Angesichts der großen Not,
mit der man tagtäglich konfrontiert ist, bleibt es gefühlt stets ein Tröpfchen
auf den heißen Stein, auch wenn man seine komplette Energie, Zeit und Finanzen
einsetzt. Ein Haus, eine Latrine, ein regendichtes Dach – jedes Einzelne ein
riesen Aufwand; so viele verschiedene Menschen legen zusammen… Eine Frage
taucht wiederholt auf: „Lohnt sich der Aufwand?“ Da denke ich an die Geschichte
von den Seesternen aus Schleswig-Holstein:
Ein alter Mann ging früh am Morgen am Strand
entlang. In der Nacht hatte der Sturm unzählige Seesterne an Land gespült. Ein
kleiner Junge las Seesterne auf und warf sie ins Meer zurück. Der alte Mann fragte
ihn, warum er das tue. "Weil die Seesterne sterben, wenn sie hier nachher
in der Sonne liegen", antwortete der Junge. "Aber der Strand ist
viele Kilometer lang und da liegen Tausende von Seesternen", sagte der
alte Mann. "Was macht das nun für einen Unterschied aus, wenn du von den
vielen ein paar ins Meer zurückwirfst? Du wirst eh nicht alle retten können. Geh
lieber spielen und vergeude nicht deine Zeit." Der Junge sah auf den
Seestern in seiner Hand und während er ihn warf, antwortete er: "Für
diesen ist es ein Unterschied, ob er leben oder sterben wird." Von Marie Hüsing
Wir bleiben klein. Habitat-HT
mag ein Tropfen sein inmitten der haitianischen Glut vielfältiger Nöte. Doch
für den Einzelnen ist dieser Tropfen eine Kraftquelle, Erfrischung, Hoffnung
und ein Zeichen der Liebe Gottes. Wie der Junge möchten auch wir antworten: „Für
diese Familie ist es ein Unterschied, die nun in einem Haus wohnt. // Für diesen Mitarbeiter ist es ein Unterschied,
der monatlich sein Gehalt abholt und seine Kinder zur Schule schicken kann. // Für
diese Witwe ist es ein Unterschied, ob sie als Köchin die hungrigen Bäuche
ihrer Kinder füllen kann.“ …
2016 war ein mageres Spendenjahr
für Habitat-HT. Vielleicht weil wir schon zu lange weg sind und in
Vergessenheit geraten. Vielleicht weil uns kein Besuch möglich war, um Vorträge
zu halten und bisschen Werbung zu machen... Spekulationen liegen mir nicht.
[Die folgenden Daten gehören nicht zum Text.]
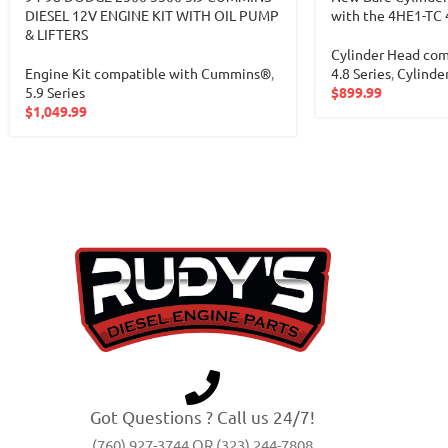
DIESEL 12V ENGINE KIT WITH OIL PUMP
with the 4HE1-TC 
& LIFTERS
Cylinder Head com
Engine Kit compatible with Cummins®
,
4.8 Series
,
Cylinde
5.9 Series
$
899.99
$
1,049.99
Got Questions ? Call us 24/7!
(760) 927-3744 OR (323) 244-7808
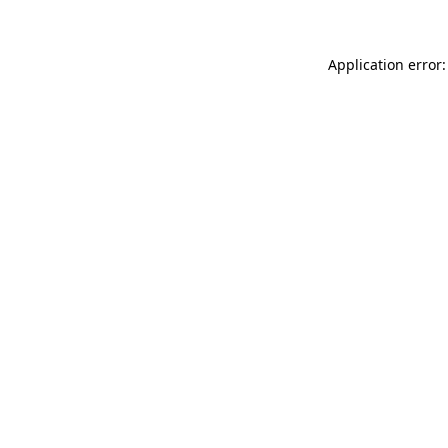
Application error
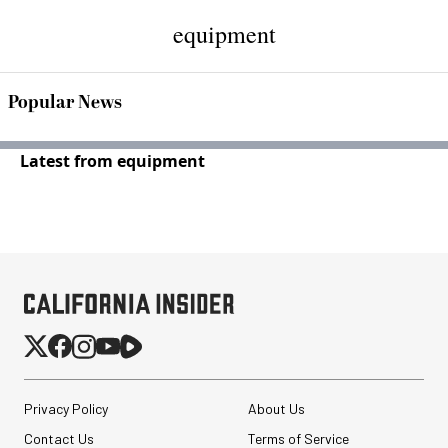
equipment
Popular News
Latest from equipment
Privacy Policy
About Us
Contact Us
Terms of Service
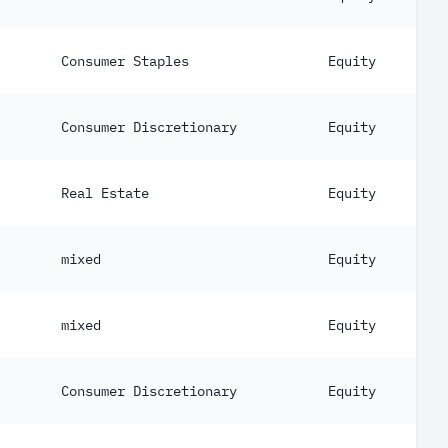
Consumer Staples
Equity
Consumer Discretionary
Equity
Real Estate
Equity
mixed
Equity
mixed
Equity
Consumer Discretionary
Equity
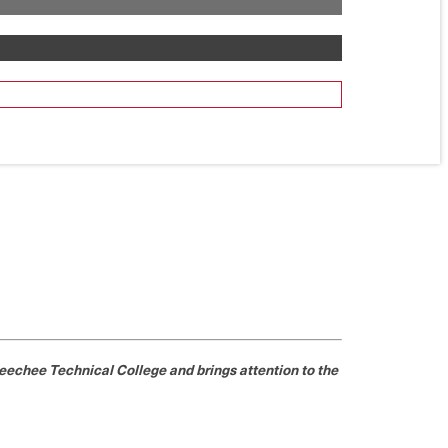
echee Technical College and brings attention to the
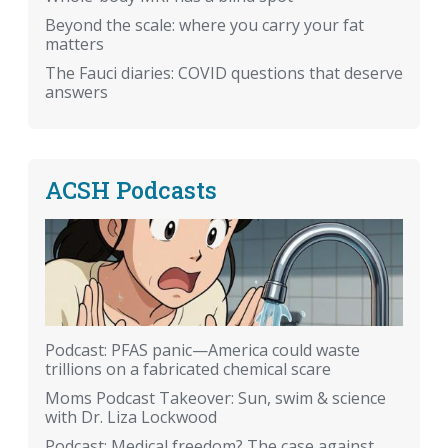
Beyond the scale: where you carry your fat
matters
The Fauci diaries: COVID questions that deserve
answers
ACSH Podcasts
Podcast: PFAS panic—America could waste
trillions on a fabricated chemical scare
Moms Podcast Takeover: Sun, swim & science
with Dr. Liza Lockwood
Podcast: Medical freedom? The case against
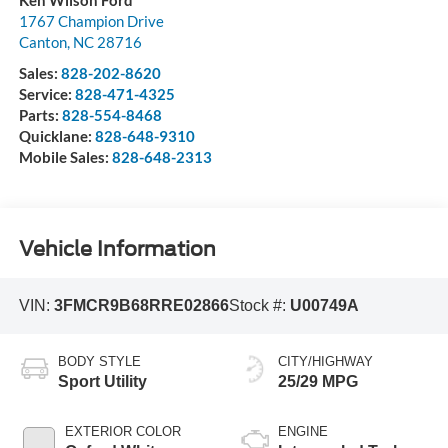
Ken Wilson Ford
1767 Champion Drive
Canton
,
NC
28716
Sales:
828-202-8620
Service:
828-471-4325
Parts:
828-554-8468
Quicklane:
828-648-9310
Mobile Sales:
828-648-2313
Vehicle Information
VIN:
3FMCR9B68RRE02866
Stock #:
U00749A
BODY STYLE
CITY/HIGHWAY
Sport Utility
25/29 MPG
EXTERIOR COLOR
ENGINE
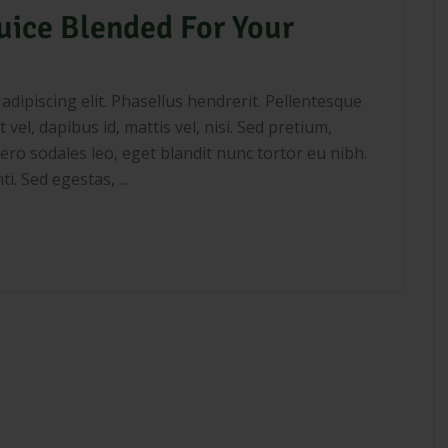
uice Blended For Your
dipiscing elit. Phasellus hendrerit. Pellentesque
 vel, dapibus id, mattis vel, nisi. Sed pretium,
libero sodales leo, eget blandit nunc tortor eu nibh.
. Sed egestas, ...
Lasst uns etwas daran ändern. Die Vorweihnachtszeit beginnt und so manche Firma
weiß noch nicht an wen sie ihre Weihnachtsspende richten mag, allerlei
Veranstaltungen unterstützen gerne einen sozialen Zweck… Wir brauchen Euch, die
ihr mittendrin seid und den einen oder anderen Vorschlag machen könnt.
Kreativität, Initiative und ein herzliches Lächeln erreicht doch immer leicht
die Herzen.
Auf das 6. Jahr Habitat-HT!
Auf viele weitere Spendenhäuschen und Latrinchen! Auf jeden einzelnen Tropfen,
den wir in dieses dürre Land ausgießen dürfen! Und auf unsere Zusammenarbeit, bei der sich so viele buntgemischte
Menschen zusammentun!
Mögen wir immer wieder
Jesu Ruf folgen und den Schritt aufs Wasser hinaus wagen!